In the end, Tubridy, who had been dismissed as an egomaniac lightweight, came up trumps. He turned out to be clever, cerebral, amusing and disarming. His first guest was the Taoiseach, Brian Cowen. Tubridy asked Cowen if he had a drinking problem, and if he ever wished he didn’t have to follow in Bertie Ahern’s footsteps.

Poor old Cowen, or ‘BIFFO’ as he is also known (‘Big Ignorant Fat Fucker from Offaly’). He reminded me of Gordon Brown. Here was a chubby, not very good looking, leader of a country who had inherited an economy that went swiftly down the toilet soon after his more charismatic predecessor had left his post. And yet: Brown and Cowen may both be incompetent, but they both seem far nicer and more decent than their predecessors, Tony Blair and Bertie Ahern.

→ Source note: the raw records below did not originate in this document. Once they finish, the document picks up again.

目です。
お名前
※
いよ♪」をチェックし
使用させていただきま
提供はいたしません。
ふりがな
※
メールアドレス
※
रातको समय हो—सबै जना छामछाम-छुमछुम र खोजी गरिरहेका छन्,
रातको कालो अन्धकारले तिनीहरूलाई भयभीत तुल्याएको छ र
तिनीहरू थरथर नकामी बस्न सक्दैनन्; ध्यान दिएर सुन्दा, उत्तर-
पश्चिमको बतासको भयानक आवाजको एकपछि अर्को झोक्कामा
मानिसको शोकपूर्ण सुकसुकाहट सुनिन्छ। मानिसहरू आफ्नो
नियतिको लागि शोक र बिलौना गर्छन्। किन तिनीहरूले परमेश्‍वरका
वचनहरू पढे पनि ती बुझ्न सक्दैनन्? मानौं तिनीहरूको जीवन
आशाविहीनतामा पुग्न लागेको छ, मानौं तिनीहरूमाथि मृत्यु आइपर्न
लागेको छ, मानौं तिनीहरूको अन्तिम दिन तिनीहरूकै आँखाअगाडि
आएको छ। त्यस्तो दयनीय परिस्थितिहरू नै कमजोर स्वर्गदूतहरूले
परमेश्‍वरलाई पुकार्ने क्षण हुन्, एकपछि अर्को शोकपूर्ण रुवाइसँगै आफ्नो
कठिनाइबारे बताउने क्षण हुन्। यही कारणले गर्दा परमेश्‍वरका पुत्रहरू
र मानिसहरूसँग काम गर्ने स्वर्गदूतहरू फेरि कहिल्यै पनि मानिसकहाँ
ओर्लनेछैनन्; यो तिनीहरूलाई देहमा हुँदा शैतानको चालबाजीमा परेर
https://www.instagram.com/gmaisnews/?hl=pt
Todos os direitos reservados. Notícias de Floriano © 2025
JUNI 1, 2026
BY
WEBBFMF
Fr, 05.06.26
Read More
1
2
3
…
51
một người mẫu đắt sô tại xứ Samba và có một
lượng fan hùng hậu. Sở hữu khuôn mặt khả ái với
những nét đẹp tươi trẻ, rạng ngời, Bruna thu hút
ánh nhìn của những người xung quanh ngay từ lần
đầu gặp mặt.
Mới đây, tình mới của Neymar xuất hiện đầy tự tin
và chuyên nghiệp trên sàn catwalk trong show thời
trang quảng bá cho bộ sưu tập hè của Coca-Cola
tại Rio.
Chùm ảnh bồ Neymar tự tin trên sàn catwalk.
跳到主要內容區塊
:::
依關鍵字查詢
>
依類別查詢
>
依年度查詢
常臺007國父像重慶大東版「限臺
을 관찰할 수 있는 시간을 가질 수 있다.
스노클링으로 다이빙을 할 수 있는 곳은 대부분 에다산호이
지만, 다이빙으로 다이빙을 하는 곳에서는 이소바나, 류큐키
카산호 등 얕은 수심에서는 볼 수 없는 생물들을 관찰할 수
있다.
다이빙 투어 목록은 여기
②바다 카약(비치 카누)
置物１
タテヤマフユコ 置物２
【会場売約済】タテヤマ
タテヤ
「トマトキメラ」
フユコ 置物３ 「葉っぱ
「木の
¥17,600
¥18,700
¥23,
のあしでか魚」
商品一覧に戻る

Brown and Cowen may be rubbish leaders, but at least they are sincere in their rubbishness. It’s easy to forget in these times of economic woes just how phoney and transparently ridiculous Blair and Ahern were.

Ryan Tubridy was an excellent host. He was strangely reminiscent of Henry Kelly, not just because of his big ears and long visage, but also in his ability to straggle the low brow and the middle brow. For all his bad publicity, Tubridy is the kind of bloke you’d like to have a pint with. Just like Henry Kelly, who I have had a pint with (even if he was grumbling surreally that David Trimble wasn’t talking to him that night).

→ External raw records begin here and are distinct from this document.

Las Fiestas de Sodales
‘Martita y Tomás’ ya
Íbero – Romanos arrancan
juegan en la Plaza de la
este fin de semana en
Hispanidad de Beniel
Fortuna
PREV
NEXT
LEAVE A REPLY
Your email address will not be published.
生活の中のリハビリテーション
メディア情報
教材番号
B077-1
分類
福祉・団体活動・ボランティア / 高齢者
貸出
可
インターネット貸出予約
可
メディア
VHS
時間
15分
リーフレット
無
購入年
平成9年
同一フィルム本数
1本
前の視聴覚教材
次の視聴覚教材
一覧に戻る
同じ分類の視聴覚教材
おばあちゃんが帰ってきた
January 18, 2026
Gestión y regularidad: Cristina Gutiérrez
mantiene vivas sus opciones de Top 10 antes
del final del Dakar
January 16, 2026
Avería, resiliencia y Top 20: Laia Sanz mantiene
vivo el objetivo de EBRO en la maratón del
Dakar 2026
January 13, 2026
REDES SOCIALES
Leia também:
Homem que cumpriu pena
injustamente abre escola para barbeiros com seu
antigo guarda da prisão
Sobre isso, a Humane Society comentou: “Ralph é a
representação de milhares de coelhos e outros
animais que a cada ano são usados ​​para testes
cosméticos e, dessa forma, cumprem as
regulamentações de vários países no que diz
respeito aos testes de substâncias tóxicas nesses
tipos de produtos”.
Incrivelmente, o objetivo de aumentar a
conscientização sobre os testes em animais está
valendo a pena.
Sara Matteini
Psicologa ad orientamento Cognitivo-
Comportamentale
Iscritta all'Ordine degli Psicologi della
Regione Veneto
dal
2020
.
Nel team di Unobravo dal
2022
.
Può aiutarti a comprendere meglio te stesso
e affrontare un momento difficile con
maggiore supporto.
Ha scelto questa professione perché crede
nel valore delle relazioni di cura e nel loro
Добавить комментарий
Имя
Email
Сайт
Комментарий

After Friday’s The Late Late Show, Irish television moved to even more pressing matters: Sunday’s hurling final between Kilkenny and Tipperary on RTE. Hurling has to be the most insane sport in the world. It’s even more mad and violent than rugby league. I learnt from a Dublin cabbie that safety helmets were introduced to the sport 10 years ago. I just wonder how hurling players hadn’t already dashed their brains in completely, what with their penchant for swinging large clubs around and appearing to smash each other’s teeth in. In the end, Kilkenny beat Tipperary by 2-22 to 0-23 (28 points to 23 in real money).

Luckily, the commentary was in English. Some Gaelic games have commentaries in Irish, which is really quite difficult, especially when you find yourself inexplicably watching the Fermanagh vs Longford women’s Gaelic football match. I used to think that I could learn Irish merely by watching enough of it on television, much like Daryl Hannah’s mermaid character from the 1984 film Splash!, who became fluent in English after spending an afternoon in front of the telly.

After all, I’ve learnt enough German by watching Das Boot, Die Welle, Heimat, Downfall, Goodbye Lenin! and the subtitled version of The Longest Day. I’ve garnered enough French from reading La Peste, L’Etranger and Tintin and Asterix comics. But still Irish remains impossible. Agus, agus, agus… that’s all I understand.

If you thought Irish wasn’t difficult enough, then try watching Aon Sceal on TG4, which is a Gaelic equivalent of Call My Bluff, that old parlour game about guessing which meaning of a word is the real one. The original, in English, was baffling enough.

Patrick West is spiked’s TV and radio columnist.